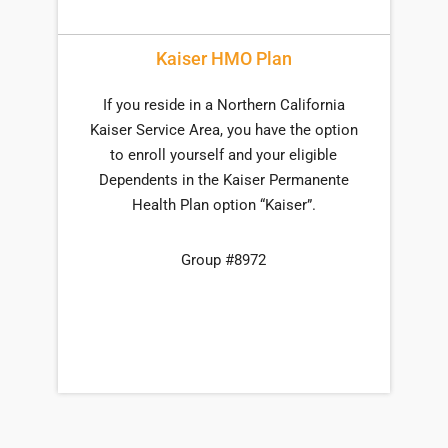
Kaiser HMO Plan
If you reside in a Northern California
Kaiser Service Area, you have the option
to enroll yourself and your eligible
Dependents in the Kaiser Permanente
Health Plan option “Kaiser”.
Group #8972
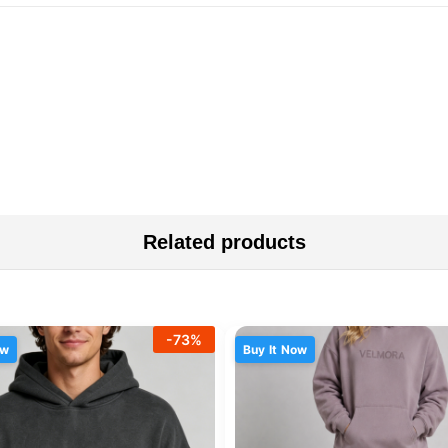
Related products
-
73
%
ow
Buy It Now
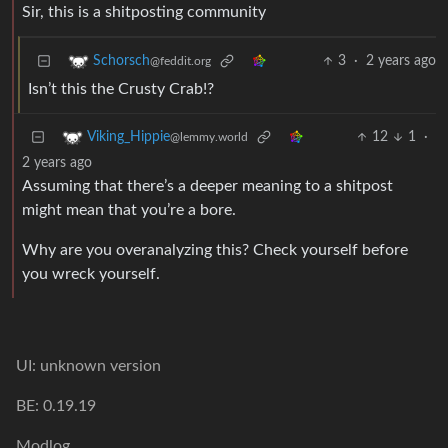
Sir, this is a shitposting community
3
·
2 years ago
Schorsch
@feddit.org
Isn’t this the Crusty Crab!?
12
1
·
Viking_Hippie
@lemmy.world
2 years ago
Assuming that there’s a deeper meaning to a shitpost
might mean that you’re a bore.
Why are you overanalyzing this? Check yourself before
you wreck yourself.
UI: unknown version
BE: 0.19.19
Modlog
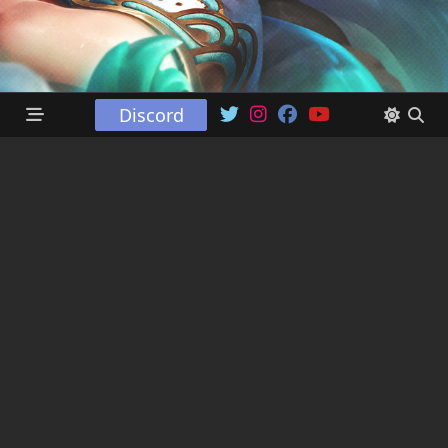
Discord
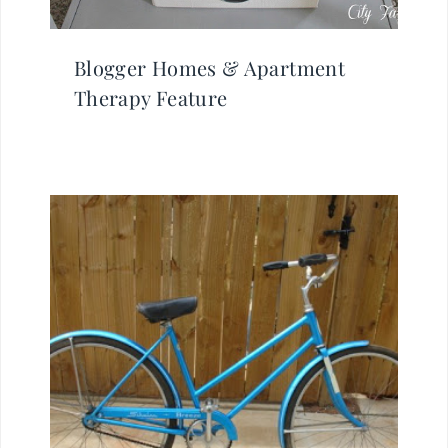
Blogger Homes & Apartment
Therapy Feature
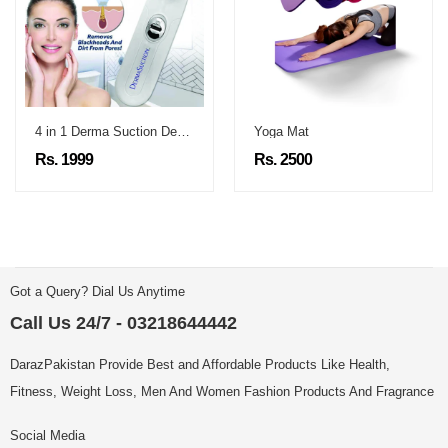
4 in 1 Derma Suction Device
Yoga Mat
Rs. 1999
Rs. 2500
Got a Query? Dial Us Anytime
Call Us 24/7 - 03218644442
DarazPakistan Provide Best and Affordable Products Like Health,
Fitness, Weight Loss, Men And Women Fashion Products And Fragrance
Social Media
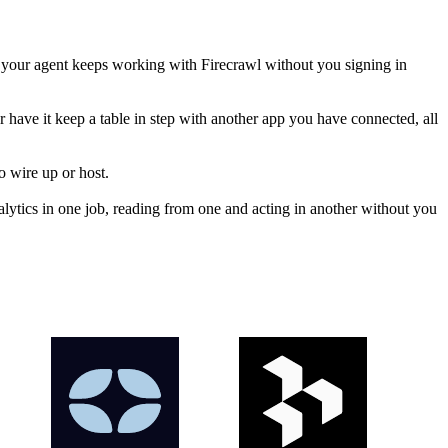
 your agent keeps working with Firecrawl without you signing in
or have it keep a table in step with another app you have connected, all
o wire up or host.
ytics in one job, reading from one and acting in another without you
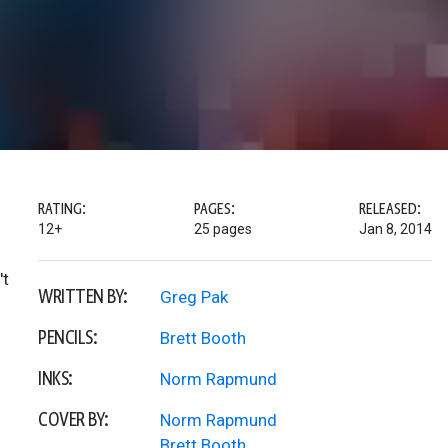
RATING:
PAGES:
RELEASED:
12+
25 pages
Jan 8, 2014
't
WRITTEN BY:
Greg Pak
PENCILS:
Brett Booth
INKS:
Norm Rapmund
COVER BY:
Norm Rapmund
Brett Booth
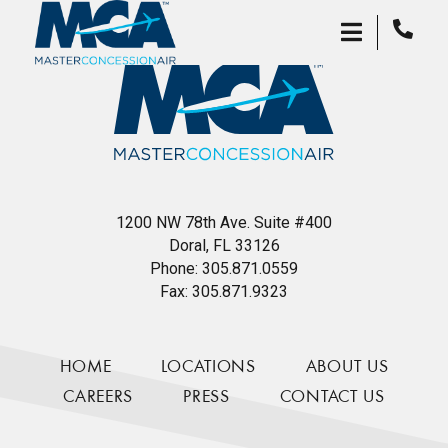
1200 NW 78th Ave. Suite #400
Doral, FL 33126
Phone:
305.871.0559
Fax:
305.871.9323
HOME
LOCATIONS
ABOUT US
CAREERS
PRESS
CONTACT US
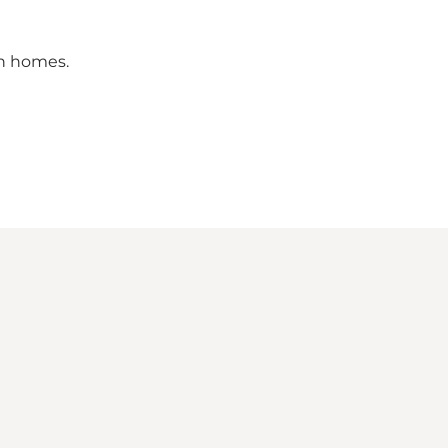
on homes.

· · · · · · ·

» What is needed
Set down the whole listing word for word, omitting the pictures.

» Response
Kaiser HMO Plan
If you reside in a Northern California
Kaiser Service Area, you have the option
to enroll yourself and your eligible
Dependents in the Kaiser Permanente
Health Plan option “Kaiser”.
Group #8972
Related products
-
73
%
ow
Buy It Now
Sir, this is a shitposting community
3
·
2 years ago
Schorsch
@feddit.org
Isn’t this the Crusty Crab!?
12
1
·
Viking_Hippie
@lemmy.world
2 years ago
Assuming that there’s a deeper meaning to a shitpost
might mean that you’re a bore.
Why are you overanalyzing this? Check yourself before
you wreck yourself.
UI: unknown version
BE: 0.19.19
Modlog
Discord
Blogger Homes & Apartment
Therapy Feature
4 in 1 Derma Suction Device
Yoga Mat
Rs. 1999
Rs. 2500
Got a Query? Dial Us Anytime
Call Us 24/7 - 03218644442
DarazPakistan Provide Best and Affordable Products Like Health,
Fitness, Weight Loss, Men And Women Fashion Products And Fragrance
Social Media
 your agent keeps working with Firecrawl without you signing in
or have it keep a table in step with another app you have connected, all
o wire up or host.
ytics in one job, reading from one and acting in another without you
RATING:
PAGES:
RELEASED:
12+
25 pages
Jan 8, 2014
't
WRITTEN BY:
Greg Pak
PENCILS:
Brett Booth
INKS:
Norm Rapmund
COVER BY:
Norm Rapmund
Brett Booth
1200 NW 78th Ave. Suite #400
Doral, FL 33126
Phone:
305.871.0559
Fax:
305.871.9323
HOME
LOCATIONS
ABOUT US
CAREERS
PRESS
CONTACT US
on homes.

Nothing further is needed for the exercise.